> _What is required_:
From the first line to the last, repeat the data exactly but leave out the pictures.

> _Source material_:
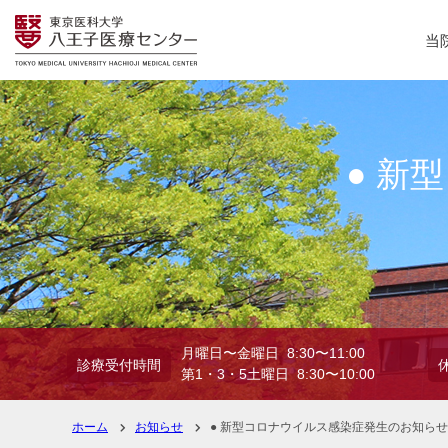
当
● 新
月曜日〜金曜日 8:30〜11:00
診療受付時間
第1・3・5土曜日 8:30〜10:00
ホーム
お知らせ
● 新型コロナウイルス感染症発生のお知らせ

> _Answer_:
当
● 新
月曜日〜金曜日 8:30〜11:00
診療受付時間
第1・3・5土曜日 8:30〜10:00
ホーム
お知らせ
● 新型コロナウイルス感染症発生のお知らせ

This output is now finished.